* GOAL OF THE EXERCISE: Read through the material below and copy each line in which the word "Prime" occurs.

* DATA SHOWN:
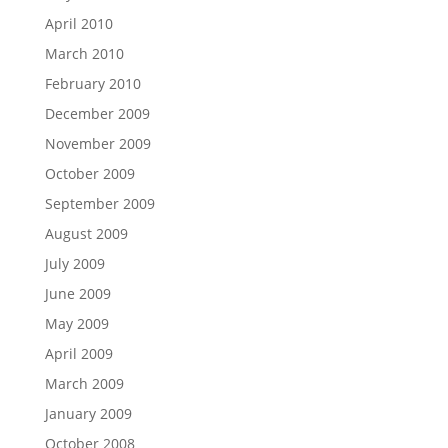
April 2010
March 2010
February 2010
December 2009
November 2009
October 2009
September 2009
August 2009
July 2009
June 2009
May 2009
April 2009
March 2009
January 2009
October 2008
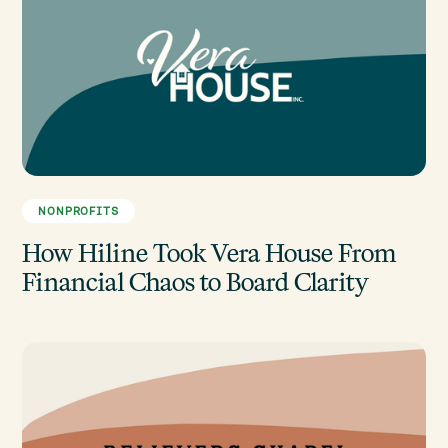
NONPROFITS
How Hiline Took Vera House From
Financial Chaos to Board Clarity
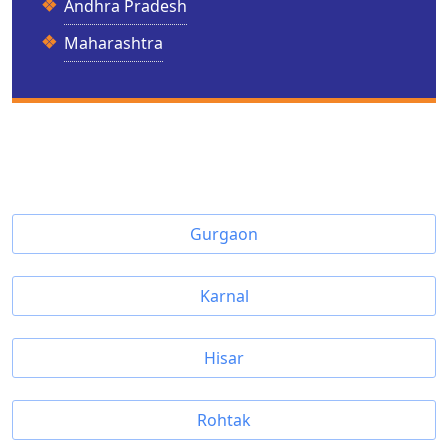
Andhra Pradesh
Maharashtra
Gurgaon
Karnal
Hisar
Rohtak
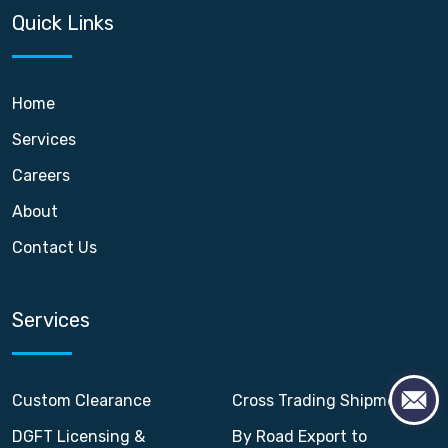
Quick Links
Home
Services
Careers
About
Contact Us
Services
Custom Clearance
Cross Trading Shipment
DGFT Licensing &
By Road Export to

---

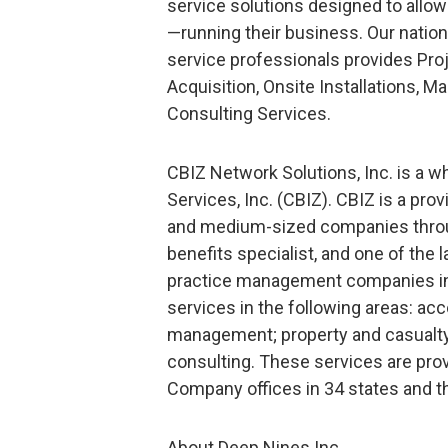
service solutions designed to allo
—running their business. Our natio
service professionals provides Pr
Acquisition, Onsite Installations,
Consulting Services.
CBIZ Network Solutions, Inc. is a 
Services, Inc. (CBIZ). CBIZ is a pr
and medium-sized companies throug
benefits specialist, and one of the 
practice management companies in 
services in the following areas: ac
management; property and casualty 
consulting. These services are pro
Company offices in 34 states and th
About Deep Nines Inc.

==

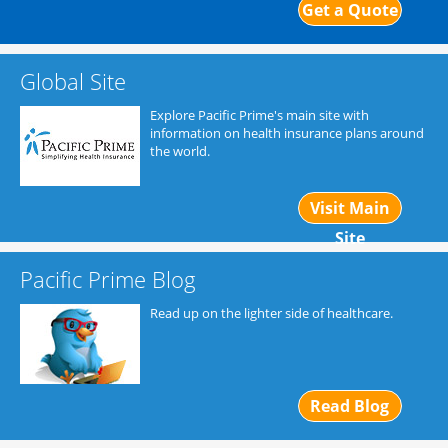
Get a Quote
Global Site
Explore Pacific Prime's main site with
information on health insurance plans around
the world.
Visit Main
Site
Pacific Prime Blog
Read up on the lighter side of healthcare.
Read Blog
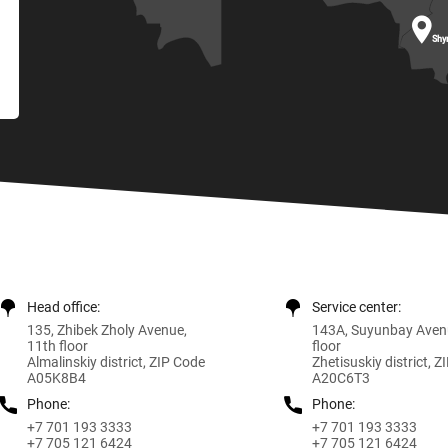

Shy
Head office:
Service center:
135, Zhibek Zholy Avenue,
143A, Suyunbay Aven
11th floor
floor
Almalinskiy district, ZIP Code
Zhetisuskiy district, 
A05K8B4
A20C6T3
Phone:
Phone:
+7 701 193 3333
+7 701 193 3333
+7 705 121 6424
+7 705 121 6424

* TASK RESPONSE:
Explore Pacific Prime's main site with
Pacific Prime Blog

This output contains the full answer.